2 Temmuz 1989 günü, 'disiplin' parolasıyla göreve Ahmet Akyıldız başkanlığındaki yönetim, çareyi kulübü Valiliğe teslim etmekte buluyordu. İşte böylesi bir yönetim boşluğu arasında yeni yıla girildi. 10 Ocak 1990 günü Divan Başkanı Rizespor Kurucusu zor zamanlarda elini taşın altına koymaktan çekinmeyen Muharrem Kürkçü Rizespor Başkanlığını üsteniyordu. Ya yaşayan tek kurucumuz Muharrem Kürkçü'yü anlamak Rizespor'u anlamaktır. Zor zamanlarda görev yaptı. Mağazasının önünde yağmur altında maç bileti sattığına tanıklık etmişimdir.

RİZESPOR ARTIK ÇAYKUR RİZESPOR

*1990-91 sezonunda maddi krizden bunalan Rizespor'a, elini uzatan Çay-Kur kurumu oluyordu. Başkan Basri Çillioğlu, Çay-Kur Genel Müdürü Nejat Ural'la bir araya geliyor ve yeni sezon için forma reklamı karşılığı güçlü bir destek için el sıkışılıyordu. Çay-Kur'un sağladığı 100 milyon liralık reklam karşılığı desteğin 20 milyonluk bölümü, Çaykur tarafından yemek masraflarına karşılık işleme konuyordu. Yönetim, paranın 30 milyon liralık dilimini de, eski yönetimin malzeme borcundan dolayı icraya teslim edecekti. Kent halkının da inancı, Yeşil-Mavili kulübün kuruluşunun maddi boyutları ile de yönetimin Çaykur'a devredilmesi ile mümkün olabilirdi. Bu olay için en ciddi gelişme 9 Şubat 1991 günü yaşandı. Bu tarihte yapılan bir tüzük değişikliği ile Rizespor resmen Çaykur'a bağlanarak, adı da 'Çaykur Rizespor' olarak değiştiriliyordu.

RİZESPOR 3. LİG DÜŞÜYORDU

*1992-93 sezonunda Yozgatspor'un, Çaykur Rizespor'un sarı kart cezalısı futbolcusu Turgut'u oynattığı gerekçesiyle Futbol Federasyonu'na yaptığı şikayetle bir anda ortalıkta buz havası esiyordu. Çaykur Rizespor'un küme düşmesi kararı çıkıverdi. Futbol Federasyonu'nun kararını doğru bularak, Rizespor'un tarihinde ilk kez üçüncü kümeye düştüğünü resmen onaylıyordu...

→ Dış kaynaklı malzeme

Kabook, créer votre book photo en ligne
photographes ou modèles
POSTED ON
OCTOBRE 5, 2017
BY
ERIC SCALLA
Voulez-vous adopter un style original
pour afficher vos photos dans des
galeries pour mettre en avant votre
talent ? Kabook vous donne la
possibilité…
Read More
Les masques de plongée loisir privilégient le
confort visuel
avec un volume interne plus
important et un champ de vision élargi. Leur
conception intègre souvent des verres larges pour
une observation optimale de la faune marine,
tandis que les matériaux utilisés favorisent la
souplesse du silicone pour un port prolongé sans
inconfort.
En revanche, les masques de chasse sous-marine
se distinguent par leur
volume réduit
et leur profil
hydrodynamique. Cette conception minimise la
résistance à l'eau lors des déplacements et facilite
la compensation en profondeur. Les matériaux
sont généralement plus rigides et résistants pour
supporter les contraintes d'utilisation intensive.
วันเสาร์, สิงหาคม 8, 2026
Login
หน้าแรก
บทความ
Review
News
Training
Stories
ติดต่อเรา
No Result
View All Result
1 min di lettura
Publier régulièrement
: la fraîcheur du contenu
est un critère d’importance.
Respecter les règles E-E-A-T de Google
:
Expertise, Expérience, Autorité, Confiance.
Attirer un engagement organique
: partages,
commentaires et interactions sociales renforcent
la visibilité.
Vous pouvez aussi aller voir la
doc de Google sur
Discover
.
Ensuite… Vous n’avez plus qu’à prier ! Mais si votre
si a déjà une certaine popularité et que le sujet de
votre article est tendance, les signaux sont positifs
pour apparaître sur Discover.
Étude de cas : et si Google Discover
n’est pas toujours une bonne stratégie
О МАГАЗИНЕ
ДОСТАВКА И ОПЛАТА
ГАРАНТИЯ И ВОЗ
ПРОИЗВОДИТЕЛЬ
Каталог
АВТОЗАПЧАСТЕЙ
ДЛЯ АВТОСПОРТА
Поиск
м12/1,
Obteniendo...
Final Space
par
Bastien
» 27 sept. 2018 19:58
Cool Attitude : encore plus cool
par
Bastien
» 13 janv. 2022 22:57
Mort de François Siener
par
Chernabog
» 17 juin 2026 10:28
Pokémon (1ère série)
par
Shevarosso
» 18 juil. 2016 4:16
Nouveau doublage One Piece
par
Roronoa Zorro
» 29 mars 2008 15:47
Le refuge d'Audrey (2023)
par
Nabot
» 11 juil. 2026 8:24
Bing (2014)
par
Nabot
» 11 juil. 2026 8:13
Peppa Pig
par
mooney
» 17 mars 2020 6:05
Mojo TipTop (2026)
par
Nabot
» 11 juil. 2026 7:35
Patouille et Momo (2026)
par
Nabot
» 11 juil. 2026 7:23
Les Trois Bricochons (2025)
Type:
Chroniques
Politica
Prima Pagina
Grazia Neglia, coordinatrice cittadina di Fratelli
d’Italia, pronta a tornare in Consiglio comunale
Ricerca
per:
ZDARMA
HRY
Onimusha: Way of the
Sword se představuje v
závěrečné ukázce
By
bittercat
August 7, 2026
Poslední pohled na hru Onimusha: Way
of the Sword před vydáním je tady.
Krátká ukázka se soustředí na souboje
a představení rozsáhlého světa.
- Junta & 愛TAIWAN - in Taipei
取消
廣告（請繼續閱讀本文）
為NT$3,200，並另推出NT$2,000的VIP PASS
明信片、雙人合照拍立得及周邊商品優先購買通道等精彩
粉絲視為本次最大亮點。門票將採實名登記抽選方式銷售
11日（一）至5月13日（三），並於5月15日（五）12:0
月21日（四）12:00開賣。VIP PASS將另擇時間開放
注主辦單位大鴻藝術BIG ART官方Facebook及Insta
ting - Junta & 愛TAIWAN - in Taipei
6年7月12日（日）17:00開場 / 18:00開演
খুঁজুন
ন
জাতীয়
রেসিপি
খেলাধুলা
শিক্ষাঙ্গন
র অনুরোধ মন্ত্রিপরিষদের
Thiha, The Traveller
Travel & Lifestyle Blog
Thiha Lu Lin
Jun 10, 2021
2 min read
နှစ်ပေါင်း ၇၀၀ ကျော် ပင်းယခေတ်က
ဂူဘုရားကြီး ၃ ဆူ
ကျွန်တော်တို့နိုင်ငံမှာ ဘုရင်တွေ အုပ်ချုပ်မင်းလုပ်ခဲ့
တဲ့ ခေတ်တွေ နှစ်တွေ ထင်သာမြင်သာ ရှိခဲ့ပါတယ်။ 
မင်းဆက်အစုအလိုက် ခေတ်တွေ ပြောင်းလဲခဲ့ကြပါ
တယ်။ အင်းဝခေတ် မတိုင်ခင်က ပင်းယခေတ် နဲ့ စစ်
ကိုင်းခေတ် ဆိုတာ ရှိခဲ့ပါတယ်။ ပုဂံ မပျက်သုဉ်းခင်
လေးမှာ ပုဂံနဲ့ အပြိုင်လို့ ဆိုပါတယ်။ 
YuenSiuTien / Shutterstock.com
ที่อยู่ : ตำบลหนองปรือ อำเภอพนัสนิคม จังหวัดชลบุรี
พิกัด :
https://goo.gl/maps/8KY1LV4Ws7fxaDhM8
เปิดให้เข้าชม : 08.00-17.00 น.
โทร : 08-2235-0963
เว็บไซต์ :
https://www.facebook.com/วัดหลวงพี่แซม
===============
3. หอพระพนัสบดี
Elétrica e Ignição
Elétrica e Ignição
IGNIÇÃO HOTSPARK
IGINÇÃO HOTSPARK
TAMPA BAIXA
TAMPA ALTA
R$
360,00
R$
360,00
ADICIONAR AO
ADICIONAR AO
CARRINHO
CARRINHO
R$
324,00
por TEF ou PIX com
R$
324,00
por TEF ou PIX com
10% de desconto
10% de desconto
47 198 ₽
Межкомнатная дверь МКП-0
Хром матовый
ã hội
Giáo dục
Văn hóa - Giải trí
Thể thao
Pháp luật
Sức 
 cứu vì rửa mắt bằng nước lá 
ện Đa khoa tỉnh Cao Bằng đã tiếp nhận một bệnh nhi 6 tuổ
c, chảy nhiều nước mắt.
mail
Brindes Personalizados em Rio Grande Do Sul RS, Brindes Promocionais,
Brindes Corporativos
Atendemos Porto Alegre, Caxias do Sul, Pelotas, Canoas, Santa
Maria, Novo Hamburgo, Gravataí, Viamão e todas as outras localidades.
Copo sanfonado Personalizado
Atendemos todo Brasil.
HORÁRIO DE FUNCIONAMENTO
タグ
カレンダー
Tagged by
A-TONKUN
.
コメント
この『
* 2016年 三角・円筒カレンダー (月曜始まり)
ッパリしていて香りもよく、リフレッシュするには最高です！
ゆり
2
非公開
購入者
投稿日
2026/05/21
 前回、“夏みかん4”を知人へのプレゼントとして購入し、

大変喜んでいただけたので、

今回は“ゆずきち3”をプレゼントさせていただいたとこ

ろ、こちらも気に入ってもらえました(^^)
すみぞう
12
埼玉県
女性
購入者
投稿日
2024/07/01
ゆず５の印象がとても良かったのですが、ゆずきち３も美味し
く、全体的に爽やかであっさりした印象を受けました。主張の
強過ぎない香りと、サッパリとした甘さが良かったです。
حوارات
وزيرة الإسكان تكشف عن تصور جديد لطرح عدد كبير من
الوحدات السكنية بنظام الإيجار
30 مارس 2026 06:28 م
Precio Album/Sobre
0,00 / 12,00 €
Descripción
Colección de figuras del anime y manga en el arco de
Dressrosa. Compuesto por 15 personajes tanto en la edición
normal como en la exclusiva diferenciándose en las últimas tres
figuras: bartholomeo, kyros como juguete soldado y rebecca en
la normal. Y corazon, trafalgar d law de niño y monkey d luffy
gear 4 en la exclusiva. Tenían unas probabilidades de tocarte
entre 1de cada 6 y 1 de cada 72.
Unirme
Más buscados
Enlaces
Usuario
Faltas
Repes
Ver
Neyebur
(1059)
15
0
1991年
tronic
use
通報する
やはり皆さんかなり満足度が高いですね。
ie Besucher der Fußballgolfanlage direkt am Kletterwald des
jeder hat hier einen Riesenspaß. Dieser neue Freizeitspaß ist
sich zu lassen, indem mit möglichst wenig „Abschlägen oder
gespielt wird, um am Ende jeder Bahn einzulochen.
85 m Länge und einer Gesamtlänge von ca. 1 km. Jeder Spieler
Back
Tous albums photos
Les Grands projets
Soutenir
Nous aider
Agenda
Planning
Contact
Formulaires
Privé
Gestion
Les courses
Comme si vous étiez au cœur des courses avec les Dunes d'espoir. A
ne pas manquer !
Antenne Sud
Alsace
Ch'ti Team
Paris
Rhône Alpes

RİZESPOR 2. KAYYUMA KALIYORDU

*1995-96 sezonunda 10 Mart 1996 tarihinde yapılmakta olan kongrede divan başkanlığını Cemal Aydoğdu yürütüyordu. Divanda Cemal Aydoğdu, Memiş Sancaktutan, Zihni Ayşen de divanda görev yapıyorlardı. Kongrede yönetim seçilemedi. Rize Sulh Hukuk Mahkemesi Çaykur Rizepor'u bir ay süre ile yönetmek üzere kongrede divanı oluşturan Cemal Aydoğdu, Memiş Sancaktutan, Zihni Ayşen'ı 'kayyum' olarak atadı. Tuncer Ergüven'in başkanlıktan ayrılması da, anlayanlar için sert bir tavır, onurlu bir istifa imzası idi... Bu şok gelişmenin, bir hafta ertesinde mevcut yönetim yeniden şekilleniyor, istifa eden Başkan Tuncer Ergüven ve arkadaşlarının yerine yedek üyelerden üç yeni isim yeni yönetim kuruluna kaydırılıyordu. Yedek üye statüsündeki Şaban Soykan, Hasan Paylaş ve Atahan Birben, asil yönetim kurulu üyeliğine getirildikten sonra, Yeşil-Mavili kulübün yeni yönetiminde görev paylaşımına geçiliyordu. Tuncer Ergüven'den boşalan kulüp başkanlığına, mevcut yönetimde Amatör Şubelerden Sorumlu Başkan olarak görev yürüten Ruşen Kukul seçiliyordu.